Friday, December 13, 2013

Al Qaeda’s Black Flag Flies Over Iraq


The death toll for 2013 has already topped 7,000, with the United Nations saying that 979 died in October alone, the latest month for which figures are available.

Ahmadiyya Times | News Watch | US Desk
Source/Credit: The Daily Beast
By The Telegraph | December 13th 2013

Friday's anniversary of Saddam Hussein’s arrest sees the country struggling with a resurgent al Qaeda and a death rate double that of a decade ago.

Ten years after the capture of Saddam Hussein, Iraq is at risk of becoming a failed state again as al-Qaeda reclaims vast swathes of the country.

Friday’s anniversary of the Iraqi dictator’s arrest sees the country still struggling with his legacy, with al Qaeda launching a fresh campaign of terrorist atrocities from new territory carved out in western and northern Iraq.

Backed by jihadists fighting the civil war in neighboring Syria, the group is trying to create an “emirate” straddling the two countries, taking advantage of the collapse in security across the border.
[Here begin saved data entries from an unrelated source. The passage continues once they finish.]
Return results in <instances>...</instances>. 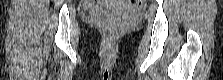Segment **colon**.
Wrapping results in <instances>:
<instances>
[{
  "mask_svg": "<svg viewBox=\"0 0 223 80\" xmlns=\"http://www.w3.org/2000/svg\"><path fill=\"white\" fill-rule=\"evenodd\" d=\"M130 3L132 6L134 7H138V6H141L143 4V0H130ZM103 32H104V35L110 39L112 37H114L116 35V30L112 27H104L103 29Z\"/></svg>",
  "mask_w": 223,
  "mask_h": 80,
  "instance_id": "colon-1",
  "label": "colon"
}]
</instances>
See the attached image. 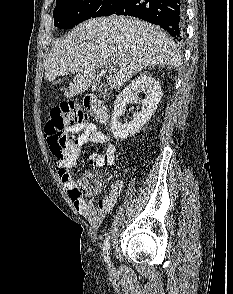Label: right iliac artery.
<instances>
[{
    "mask_svg": "<svg viewBox=\"0 0 233 294\" xmlns=\"http://www.w3.org/2000/svg\"><path fill=\"white\" fill-rule=\"evenodd\" d=\"M110 236L107 234V237L104 241V245H103V256H104V260L108 265V268H110V264H109V249H110Z\"/></svg>",
    "mask_w": 233,
    "mask_h": 294,
    "instance_id": "right-iliac-artery-1",
    "label": "right iliac artery"
}]
</instances>
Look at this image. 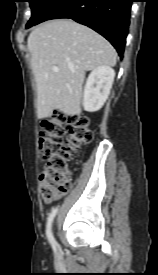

Bridges linking four key border towns on the Iraqi side have been dynamited, making it difficult for security forces to operate in the area.

Road signs have even been put up proclaiming it to be the turf of the Islamic State of Iraq and the Levant, the name for the joint Syrian-Iraqi al Qaeda franchise.

Further north in the city of Mosul, another al Qaeda stronghold, the group is boosting its war chest by raking in up to £5 million a month in “tithes” from local businesses.

Using their new safe haven as an operating base, al Qaeda has mounted repeated strikes across the country, with an average of 68 car bombs a month this year.

After a period between 2009 and 2011 in which violence was on the wane, al Qaeda’s resurgence in the past year has led to a fresh sense of despair on the streets of Baghdad, where many young Iraqis think now only of leaving the country.

“It is not as bad as during the civil war, but whenever you leave your house, you can’t be sure that you will be coming back,” said Shadi Karaqzi, 23, an accountancy student smoking a shisha pipe in a central Baghdad cafe, itself the target of a devastating car bomb attack in 2007. “We are living in terror.”

“The wish of most young men now is just to live abroad so that they can have a normal life,” added his friend Ghaith Hamed, 22.

In recent months, al Qaeda’s so-called “reload rate” – the time between one series of mass attacks and another – has dropped to as little as a week, down from four to six weeks.

The death toll for 2013 has already topped 7,000, with the United Nations saying that 979 died in October alone, the latest month for which figures are available.

That is roughly twice the Iraqi death rate when US forces plucked Saddam from his “spider hole” in Tikrit in December 2003, an arrest hailed at the time as spelling the end of Iraq’s insurgency problems.

The brunt of al Qaeda’s new onslaught is borne by Iraq’s majority Shia Muslim community, who are classed as apostates in the terror group’s extremist Sunni Muslim vision.

So far, senior Shia clerics have forbidden retaliation. But in interviews with The Telegraph, both Iraqi politicians and foreign diplomats have expressed fears that the sheer scale of the current onslaught is putting a strain on Shias’ willingness to turn to the other cheek.